Official Documentation

Confluent Documentation

Kafka was developed by LinkedIn in 2010 and is now being used by thousands of organizations.

80 out of the top 100 companies use kafka in different ways.

Apache Kafka is the most popular open source stream processing software for collecting, processing, storing, and analyzing data at scale.

  • Excellent performance
  • Low latency
  • Fault tolerance
  • High throughput
  • Capable of handling thousands of messages per second
  • Scales horizontally (unlimited) and with low-cost servers
  • Uses cheaper hardware available in the market and in cloud
  • Doesn't require downtime for upgrades, only adding more nodes to the cluster

Some common benefits are:

  • Creating data pipelines
  • Leveraging real-time data streams, enabling operational metrics and data integration from numerous sources.

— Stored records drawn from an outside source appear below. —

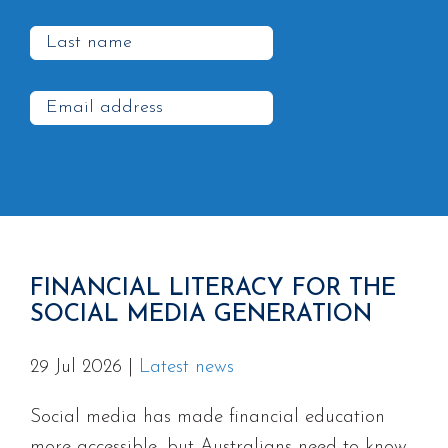
FINANCIAL LITERACY FOR THE
SOCIAL MEDIA GENERATION
29 Jul 2026
|
Latest news
Social media has made financial education
more accessible, but Australians need to know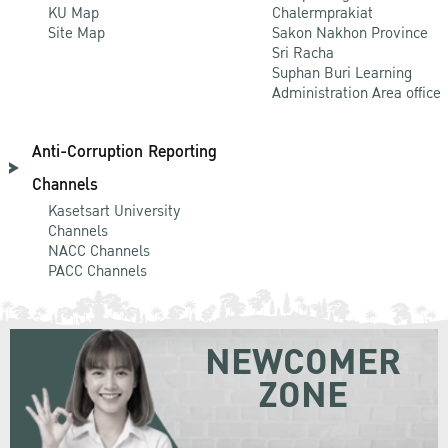
KU Map
Chalermprakiat
Site Map
Sakon Nakhon Province
Sri Racha
Suphan Buri Learning
Administration Area office
Anti-Corruption Reporting
Channels
Kasetsart University
Channels
NACC Channels
PACC Channels
NEWCOMER
ZONE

Kafka allows organizations to modernize their data strategies with event streaming architecture. The world's top companies use Kafka.

Several clouds offer Kafka as a ready-to-use service, a classic example is MSK on AWS and the most famous which is Confluent Cloud, but nothing prevents us from having our own Kafka, after all it's open source.

Some Use Cases​

  • Transition from a monolithic architecture to a microservices architecture.
  • Acts as a Bus for system events.
  • Asynchronous but real-time processing.
  • Payments and financial transactions in real time, as in stock exchanges, banks, and insurance companies.
  • Tracking and monitoring cars, trucks, fleets, and shipments in real time, as in logistics and the automotive industry.
  • To continuously capture and analyze sensor data from IoT devices or other equipment, as in factories and wind farms.
  • Collect and immediately react to customer interactions and orders, as in retail, hospitality and travel industries, and mobile applications.
  • Monitor patients in hospital care and predict changes in conditions to ensure timely treatment in emergencies.
  • Connect, store, and make available data produced by different divisions of a company.
  • Serve as foundation for data platforms, event-driven architectures, and microservices.